Source records
☆ ☆ ☆ ☆ ☆

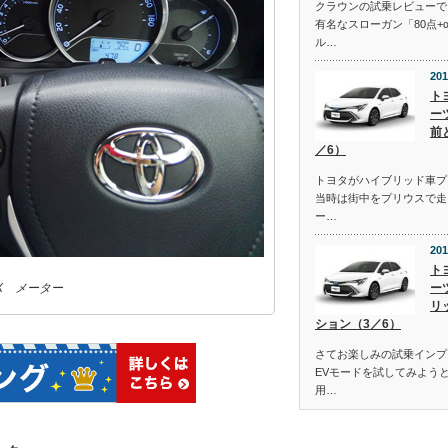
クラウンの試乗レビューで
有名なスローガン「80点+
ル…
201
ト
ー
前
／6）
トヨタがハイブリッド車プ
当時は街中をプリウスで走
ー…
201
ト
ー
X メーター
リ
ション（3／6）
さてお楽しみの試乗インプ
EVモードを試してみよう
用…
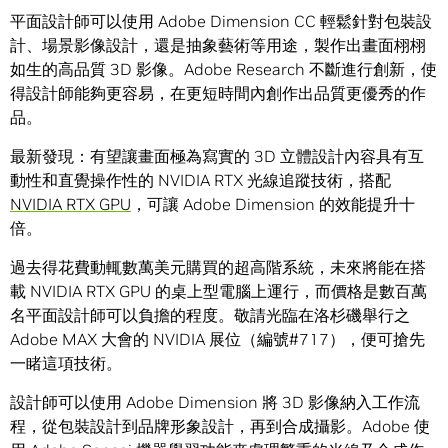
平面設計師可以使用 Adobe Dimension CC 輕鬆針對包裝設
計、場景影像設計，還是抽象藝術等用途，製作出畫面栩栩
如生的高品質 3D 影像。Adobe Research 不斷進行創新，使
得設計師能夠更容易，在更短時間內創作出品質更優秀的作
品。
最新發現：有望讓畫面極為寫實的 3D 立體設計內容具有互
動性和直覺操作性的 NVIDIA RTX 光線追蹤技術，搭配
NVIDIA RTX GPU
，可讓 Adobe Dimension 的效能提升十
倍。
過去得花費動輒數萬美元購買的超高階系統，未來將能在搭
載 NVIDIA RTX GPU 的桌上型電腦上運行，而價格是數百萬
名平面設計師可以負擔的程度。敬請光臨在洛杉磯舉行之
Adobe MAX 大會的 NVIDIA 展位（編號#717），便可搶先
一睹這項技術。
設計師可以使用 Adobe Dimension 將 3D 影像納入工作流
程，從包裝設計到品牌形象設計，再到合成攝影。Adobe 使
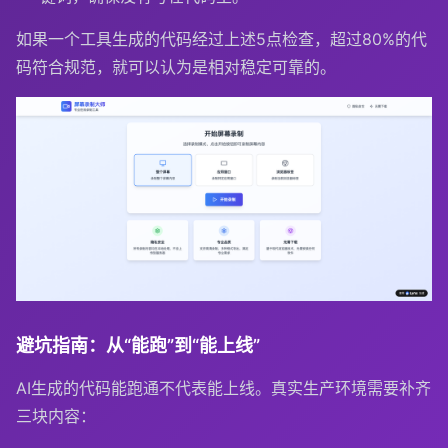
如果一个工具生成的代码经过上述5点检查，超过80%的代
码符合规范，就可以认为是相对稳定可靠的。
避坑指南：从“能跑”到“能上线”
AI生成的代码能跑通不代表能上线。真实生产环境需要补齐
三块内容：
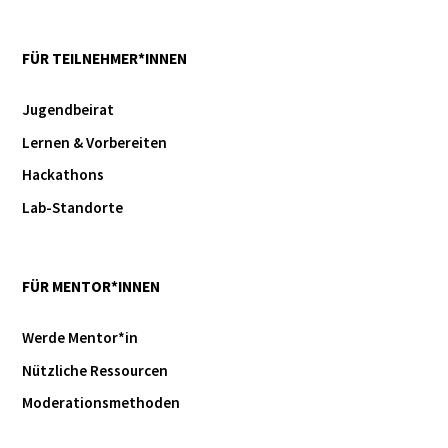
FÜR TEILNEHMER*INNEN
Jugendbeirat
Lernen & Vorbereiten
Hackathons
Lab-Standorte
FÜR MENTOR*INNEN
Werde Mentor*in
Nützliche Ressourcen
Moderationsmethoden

☆ ☆ ☆ ☆ ☆

Every line holding the string "NVIDIA" should be copied here, so please find those lines in the data.

動性和直覺操作性的 NVIDIA RTX 光線追蹤技術，搭配
NVIDIA RTX GPU
載 NVIDIA RTX GPU 的桌上型電腦上運行，而價格是數百萬
Adobe MAX 大會的 NVIDIA 展位（編號#717），便可搶先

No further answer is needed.